Zwei wichtige Gegenstände bestimmen Martin Schulzes Tag in der Sommersaison zwischen Mai und September: Die Orgel, auf der er dort spielt, wo er jeweils zu Gast ist. Und natürlich sein Fahrrad mit dem Spezialgepäckträger, auf dem er Noten, Werkzeug, Karten und Kleidung transportiert, die zusammen rund zehn Kilo wiegen. Fürs Foto vor der Malchower Stadtkirche kurz vor Konzertbeginn am Abend des 24. Juli konnte der Organist mit dem Drahtesel aber nur solo posieren. Denn die gut restaurierte Friese-Orgel wartete auf der Empore auf ihn und das Rennrad hatte er bei seinem langjährigen Freund geparkt, dem Malchower Pastor Eckhard Kändler, der auch die Einleitung und das Schlusswort zu diesem Orgelkonzert sprach. Nur das stilisierte Rad auf seinem T-Shirt wies Martin Schulze als „Fahrrad-Kantor“ aus. „Heute früh bin ich in Ferdinandshof auf der Friedländer Großen Wiese gestartet und habe dann rund 120 Kilometer bis nach Malchow zurückgelegt, teils bei doch recht straffem Gegenwind“, berichtete der sportliche Organist, für den am nächsten Tag eine etwas kleinere Etappe von etwa 85 Kilometern bis nach Dorf Mecklenburg auf dem Plan stand. Solche Strecken sind für Schulze Routine, radelt der Freiberufler doch seit rund fünfundzwanzig Jahren in jeder Sommersaison und bei jedem Wetter kreuz und quer durch Deutschland zu seinen Konzerten. „Für die Vorstellung in Malchow habe ich etwas Außergewöhnliches mitgebracht: Denn ich werde nicht nur Werke französischer Romantiker und von Felix Mendelssohn Bartholdy zu Gehör bringen, sondern auch Stücke von DDR-Orgelkomponisten“, kündigte er an. „Die Orgelmusik aus der DDR passt gut zu unserer Sommerausstellung, die sich ja ebenfalls dem Leben in jenem Staat und der Wendezeit widmet“, fügte Eckhard Kändler in seiner Einleitung hinzu.

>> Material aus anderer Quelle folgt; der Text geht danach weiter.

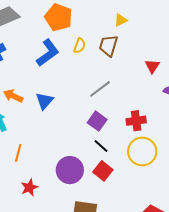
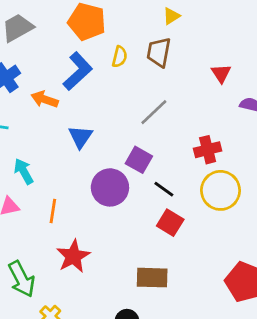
orange arrow: (13, 96) -> (45, 99), moved
purple square: (97, 121) -> (139, 160), moved
purple circle: (70, 170) -> (110, 187), moved
red star: (29, 187) -> (73, 256), size x1.4

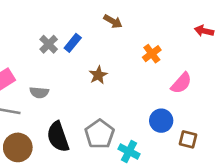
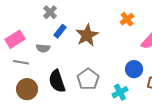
blue rectangle: (73, 43) -> (60, 31), moved
brown star: (98, 75) -> (87, 35), size x1.6
cyan cross: (129, 151) -> (120, 92), moved, turned 35

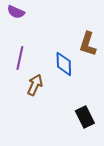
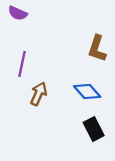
blue diamond: (64, 64) -> (87, 92), moved, turned -40

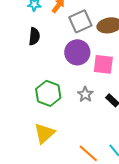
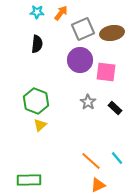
green hexagon: (48, 93) -> (36, 101), moved
yellow triangle: (44, 133) -> (40, 125), moved, size x0.6

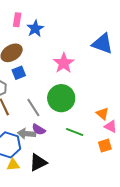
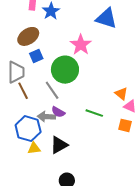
blue triangle: (102, 44) -> (106, 18), moved
green circle: (61, 98) -> (65, 70), moved
orange square: (105, 146) -> (125, 125), turned 32

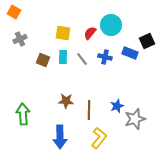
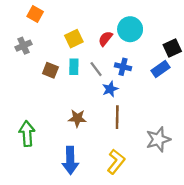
orange square: (14, 12) -> (35, 14), moved
yellow square: (63, 33) -> (74, 39), turned -35
blue rectangle: (130, 53) -> (161, 69), moved, turned -56
blue star: (117, 106) -> (110, 89), moved
brown line: (89, 110) -> (117, 117), moved

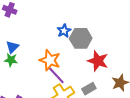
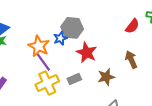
blue star: (64, 31) -> (60, 38), moved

Die „romantischen Franzosen“ umrahmten als erstes und letztes Stück Martin Schulzes diesjähriges Programm in der Stadtkirche Malchow – sein zweites, denn bereits im Sommer 2023 gastierte er hier. Er startete am 24. Juli 2024 mit zwei kleinen Werken von Louis Vierne und schloss mit einem „frischen, munteren Endstück“, wie er es beschrieb, der „Toccata G-Dur“ von Theodore Dubois. Im Mittelteil präsentierte er zweimal Mendelssohn Bartholdy: eine Sonate zur Hochzeit von Mendelssohns Schwester Fanny und eine Kombination aus Praeludium und Fuge mit „ausgeglichenem Charakter“. Zusätzlich hatte er sich Werke von drei DDR-Kirchenmusikern erarbeitet. Schulze stellte drei Choralvorspiele von Andreas Muntschick vor, einem ehemaligen Kantor aus Berlin-Mahlsdorf, eine Reihe aus Toccata, Trio und Fuge von Manfred Schlenker aus Greifswald und wiederum drei Choralvorspiele Volker Bräutigams aus Leipzig. „Manfred Schlenker spielt für mich eine besondere Rolle. Denn zu seiner Zeit als Leiter der Kirchenmusikschule Greifswald war er auch mein Lehrer“, erzählte Martin Schulze. Die drei Komponisten aus der DDR bezeichnete er als „interessante Entdeckungen“.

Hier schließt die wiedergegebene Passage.